Technical context: Modern web frameworks like React batch DOM updates for performance (React documentation on batching). Your scraper might catch the page mid-update.
Fix: Increase the wait time after each scroll. In Octoparse, adjust the “AJAX timeout” or add a “Wait” action after scrolling. Start with 2 seconds and increase if needed.
3. Scraper works locally but fails in cloud extraction
Likely cause: Cloud execution is faster than local, and the page can’t keep up.
Fix: Increase scroll intervals and wait times for cloud tasks. What works with 1-second intervals locally might need 2-3 seconds in the cloud.
4. Website shows CAPTCHA or blocks scraper
Likely cause: Too many rapid requests or scroll actions triggered anti-bot detection.

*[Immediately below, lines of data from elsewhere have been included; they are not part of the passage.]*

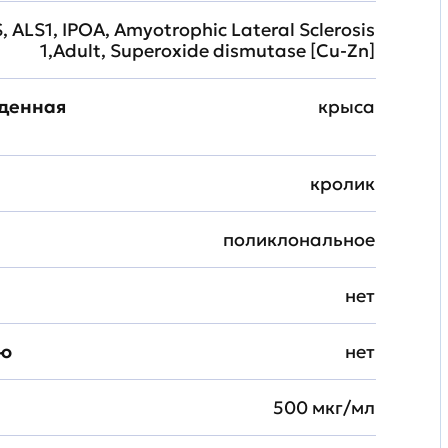
, ALS1, IPOA, Amyotrophic Lateral Sclerosis
1,Adult, Superoxide dismutase [Cu-Zn]
жденная
крыса
кролик
поликлональное
нет
ию
нет
500 мкг/мл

According to Imperva’s Bad Bot Report, nearly 30% of all web traffic comes from bots, and sites are increasingly aggressive about blocking them.
Fix:
- Slow down your scraping (longer intervals between actions)
- Use Octoparse’s built-in IP rotation
- Scrape during off-peak hours for the target site
- Check out our guide on handling CAPTCHAs while web scraping
5. Different results each time you run the scraper
Likely cause: Personalized or randomized content feeds.

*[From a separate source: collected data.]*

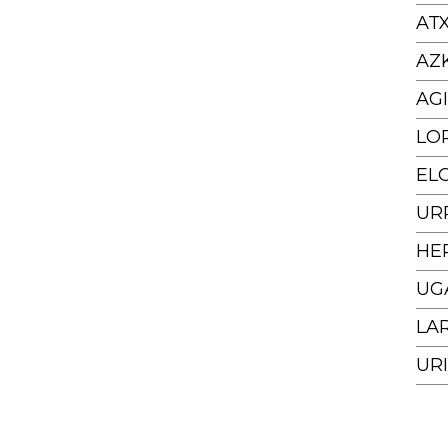
AT
AZ
AG
LO
EL
URR
HER
UG
LA
UR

Many infinite scroll implementations show personalized content based on cookies, location, or behavior. Research from Princeton’s Web Transparency Project found that major platforms show significantly different content to different users.
Fix:
- Clear cookies before each run for consistent baseline
- Use the same proxy location each time
- For personalized feeds, accept that results may vary—consider multiple runs and deduplication
Infinite Scroll vs. Traditional Pagination
| Factor | Infinite Scroll | Traditional Pagination |
|---|---|---|
| Difficulty | Medium | Easy |
| Speed | Slower (requires scrolling/waiting) | Faster (direct URL requests) |
| Reliability | Can be finicky | Very reliable |
| Best approach | Browser-based scraping + scroll actions | URL-based scraping |
If you have a choice: Traditional paginated sites (with “Next” buttons or page numbers) are almost always easier to scrape. But infinite scroll is increasingly common, especially on modern sites—so knowing how to handle it is essential.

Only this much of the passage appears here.